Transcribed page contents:
--------
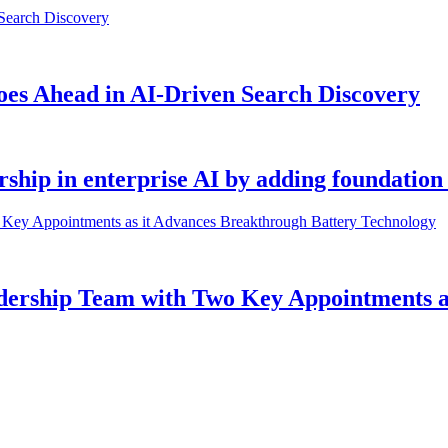
hoes Ahead in AI-Driven Search Discovery
rship in enterprise AI by adding foundatio
ship Team with Two Key Appointments as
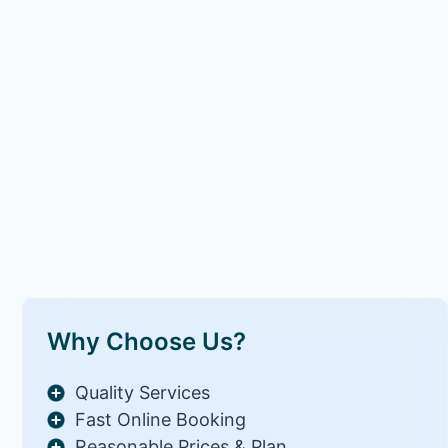
Why Choose Us?
Quality Services
Fast Online Booking
Reasonable Prices & Plan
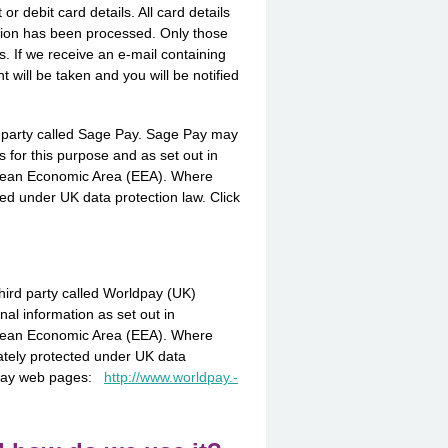
r debit card details. All card details
tion has been processed. Only those
s. If we receive an e-mail containing
t will be taken and you will be notified
d party called Sage Pay. Sage Pay may
s for this purpose and as set out in
ropean Economic Area (EEA). Where
ed under UK data protection law. Click
hird party called Worldpay (UK)
al information as set out in
ropean Economic Area (EEA). Where
ately protected under UK data
rldpay web pages:
http://­www.­worldpay.­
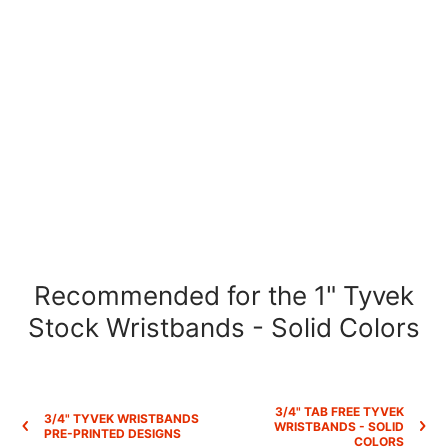
Recommended for the 1" Tyvek
Stock Wristbands - Solid Colors
3/4" TAB FREE TYVEK
3/4" TYVEK WRISTBANDS
WRISTBANDS - SOLID
PRE-PRINTED DESIGNS
COLORS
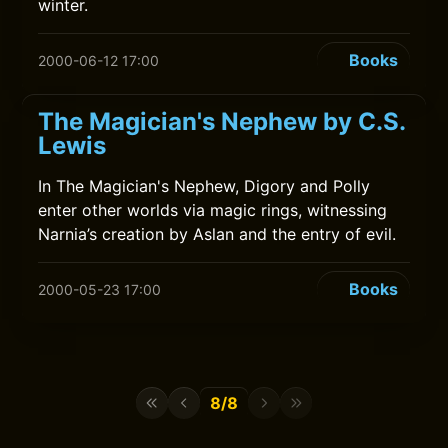
winter.
Books
2000-06-12 17:00
The Magician's Nephew by C.S.
Lewis
In The Magician's Nephew, Digory and Polly
enter other worlds via magic rings, witnessing
Narnia’s creation by Aslan and the entry of evil.
Books
2000-05-23 17:00
8/8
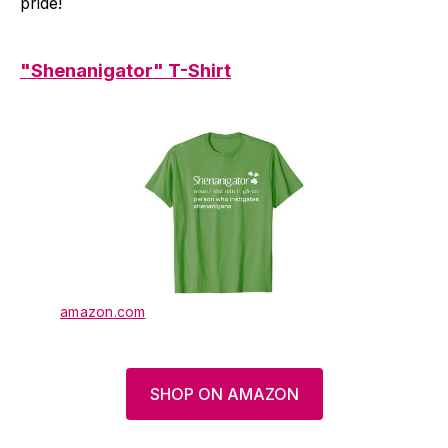
pride!
"Shenanigator" T-Shirt
amazon.com
SHOP ON AMAZON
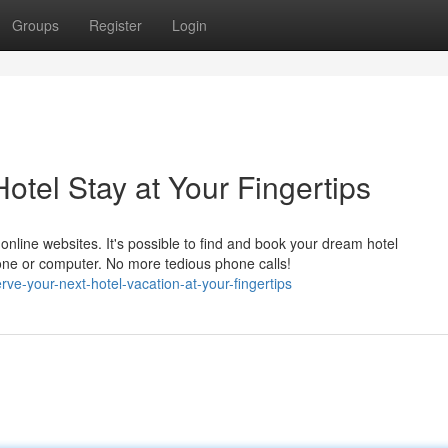
Groups
Register
Login
tel Stay at Your Fingertips
online websites. It's possible to find and book your dream hotel
one or computer. No more tedious phone calls!
-your-next-hotel-vacation-at-your-fingertips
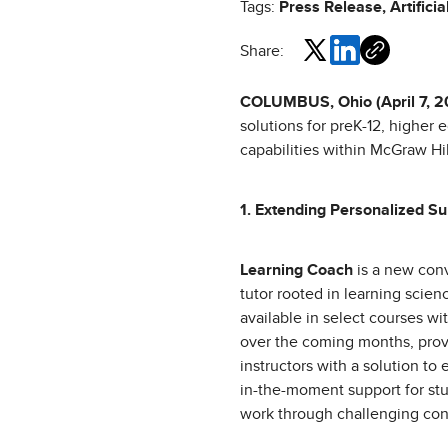
Tags:
Press Release, Artificia
Share:
COLUMBUS, Ohio (April 7, 
solutions for preK-12, higher 
capabilities within McGraw Hi
1. Extending Personalized Su
Learning Coach
is a new conv
tutor rooted in learning scienc
available in select courses w
over the coming months, prov
instructors with a solution to 
in-the-moment support for st
work through challenging con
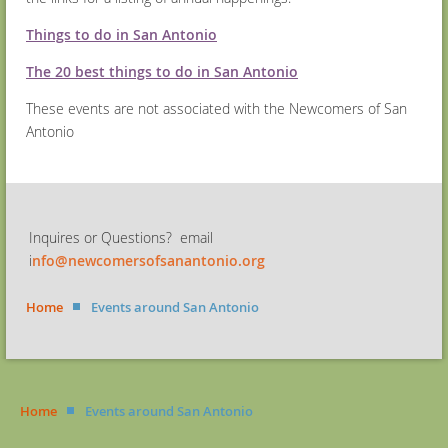
Things to do in San Antonio
The 20 best things to do in San Antonio
These events are not associated with the Newcomers of San
Antonio
Inquires or Questions? email
i
nfo@newcomersofsanantonio.org
Home
Events around San Antonio
Home
Events around San Antonio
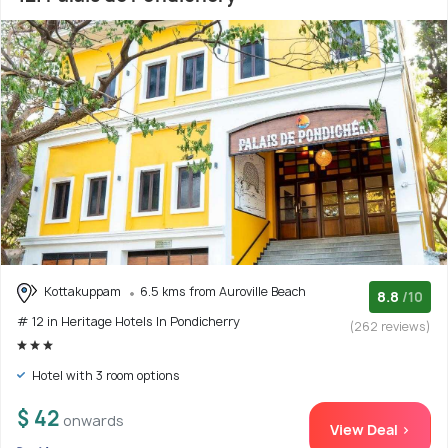
Kottakuppam
6.5 kms from Auroville Beach
8.8
/10
# 12 in Heritage Hotels In Pondicherry
(262 reviews)
Hotel with 3 room options
$ 42
onwards
View Deal >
--------
Your task: Repeat each entry above exactly, passing over any images.

Exercise result:
hoes Ahead in AI-Driven Search Discovery
rship in enterprise AI by adding foundatio
ship Team with Two Key Appointments as
Why Choose Us?
Quality Services
Fast Online Booking
Reasonable Prices & Plan
r debit card details. All card details
tion has been processed. Only those
s. If we receive an e-mail containing
t will be taken and you will be notified
d party called Sage Pay. Sage Pay may
s for this purpose and as set out in
ropean Economic Area (EEA). Where
ed under UK data protection law. Click
hird party called Worldpay (UK)
al information as set out in
ropean Economic Area (EEA). Where
ately protected under UK data
rldpay web pages:
http://­www.­worldpay.­
Recommended for the 1" Tyvek
Stock Wristbands - Solid Colors
3/4" TAB FREE TYVEK
3/4" TYVEK WRISTBANDS
WRISTBANDS - SOLID
PRE-PRINTED DESIGNS
COLORS
winter.
Books
2000-06-12 17:00
The Magician's Nephew by C.S.
Lewis
In The Magician's Nephew, Digory and Polly
enter other worlds via magic rings, witnessing
Narnia’s creation by Aslan and the entry of evil.
Books
2000-05-23 17:00
8/8
pride!
"Shenanigator" T-Shirt
amazon.com
SHOP ON AMAZON
Groups
Register
Login
tel Stay at Your Fingertips
online websites. It's possible to find and book your dream hotel
one or computer. No more tedious phone calls!
-your-next-hotel-vacation-at-your-fingertips
Tags:
Press Release, Artificia
Share:
COLUMBUS, Ohio (April 7, 
solutions for preK-12, higher 
capabilities within McGraw Hi
1. Extending Personalized Su
Learning Coach
is a new conv
tutor rooted in learning scienc
available in select courses w
over the coming months, prov
instructors with a solution to 
in-the-moment support for st
work through challenging con
Things to do in San Antonio
The 20 best things to do in San Antonio
These events are not associated with the Newcomers of San
Antonio
Inquires or Questions? email
i
nfo@newcomersofsanantonio.org
Home
Events around San Antonio
Home
Events around San Antonio
Kottakuppam
6.5 kms from Auroville Beach
8.8
/10
# 12 in Heritage Hotels In Pondicherry
(262 reviews)
Hotel with 3 room options
$ 42
onwards
View Deal >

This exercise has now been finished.